Despite these fluctuations, the average balance data remained relatively stable, suggesting a balance between buying and selling activities among whales. The significant volume of 8.65 billion $DOGE moved by large investors over the previous day underscored this trend.

This whale activity spike typically denoted either large accumulation or large sell-offs. It seems that some large investors may be selling their holdings, which would contribute to the price’s downward pressure given the 8% drop.

A shift in focus

Since 23 May, Bitcoin’s price has been consolidating above $67,000. With the impending supply overhang from the Mt Gox exchange, some traders are shifting their focus to memecoins, particularly legacy memes like Dogecoin.

Singapore-based crypto-trading firm QCP Capital noted that traders are moving to higher beta meme tokens such as Shiba Inu ($SHIBA), $DOGE, and Pepe ($PEPE), which have seen double-digit gains and high open interest rates.

A spot check on Coinalyze showed that $PEPE and Floki ($FLOKI) recorded an upswing in open interest rates in the past 24 hours. However, Dogecoin’s OI was still negative at the time of writing, down about 5%, which could delay a strong short-term recovery for $DOGE. 

Open Interest (OI) rates, which track opened futures contracts and the money flowing into or out of them, are a key indicator of market sentiment. A rising OI suggests bullish sentiment, while a declining OI indicates bearish sentiment.

DOGE’s OI has been trending lower since 27 May, sliding below $900 million. This decline indicates bearish sentiment on Dogecoin’s price prospects. The downsloping Cumulative Volume Delta (CVD) further demonstrated sellers’ market leverage from 27 May. 

Dogecoin is also nearing a key short-term support at $0.15, with potential rebound targets at $0.17 or $0.20. However, a breach below $0.15 could push Dogecoin down to a multi-month support at $0.13.

Whale accumulation and market impact

Dogecoin’s price has underperformed compared to other meme coins like Shiba Inu, Pepe, and Floki in recent weeks. 

Despite this, Dogecoin remains a significant player in the cryptocurrency market, with a fully diluted valuation of about $23 billion and a daily average traded volume of around $1 billion. The Dogecoin network boasts over 7.3 million holders and has facilitated over 334 million transactions.

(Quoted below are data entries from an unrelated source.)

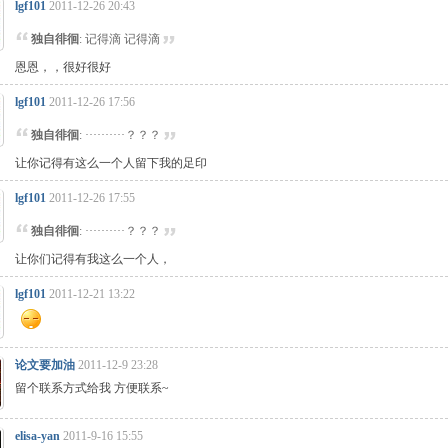
lgf101
2011-12-26 20:43
独自徘徊
: 记得滴 记得滴
恩恩，，很好很好
lgf101
2011-12-26 17:56
独自徘徊
: ··········？？？
让你记得有这么一个人留下我的足印
lgf101
2011-12-26 17:55
独自徘徊
: ··········？？？
让你们记得有我这么一个人，
lgf101
2011-12-21 13:22
论文要加油
2011-12-9 23:28
留个联系方式给我 方便联系~
elisa-yan
2011-9-16 15:55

Recently, Dogecoin whales have been on a buying spree, purchasing over 700 million $DOGE units worth approximately $112 million in the past three days. This increased activity has seen Dogecoin transactions involving at least $100,000 surge from $1.54 billion to about $3 billion in less than 24 hours. 

The recent uptick in whale transactions has also triggered a spike in overall on-chain activity, with investors anticipating potential supportive actions from Elon Musk on the X platform.

The rise in whale transactions is a significant indicator of market dynamics. Despite the continued choppy markets, Dogecoin whales have accelerated their accumulation pace. 

Addresses holding between 100 million and 1 billion $DOGE units now hold a total of about 30.9 billion units. This accumulation is happening in the context of Dogecoin’s underperformance compared to other meme coins and the overall volatile state of the cryptocurrency market.

Overall, the market for Dogecoin remains dynamic, with significant movements driven by whale transactions, shifting trader focus, and broader market trends. The next few weeks will be crucial in determining whether Dogecoin can break out of its current range and achieve new highs.